> _WHAT YOU ARE ASKED TO DO_:
In the copy, include no images. Reproduce the entries exactly.

> _Transcribed page contents_:
*** Begin section ***

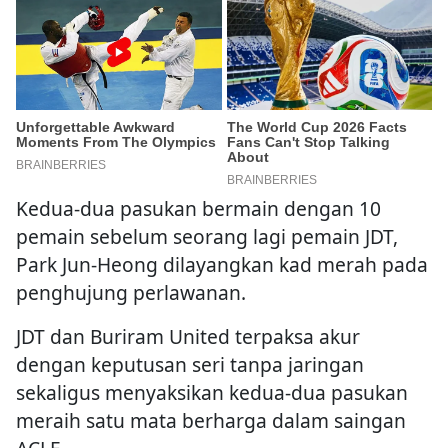
Kedua-dua pasukan bermain dengan 10
pemain sebelum seorang lagi pemain JDT,
Park Jun-Heong dilayangkan kad merah pada
penghujung perlawanan.
JDT dan Buriram United terpaksa akur
dengan keputusan seri tanpa jaringan
sekaligus menyaksikan kedua-dua pasukan
meraih satu mata berharga dalam saingan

*** End section ***

> _EXERCISE RESULT_:
Kedua-dua pasukan bermain dengan 10
pemain sebelum seorang lagi pemain JDT,
Park Jun-Heong dilayangkan kad merah pada
penghujung perlawanan.
JDT dan Buriram United terpaksa akur
dengan keputusan seri tanpa jaringan
sekaligus menyaksikan kedua-dua pasukan
meraih satu mata berharga dalam saingan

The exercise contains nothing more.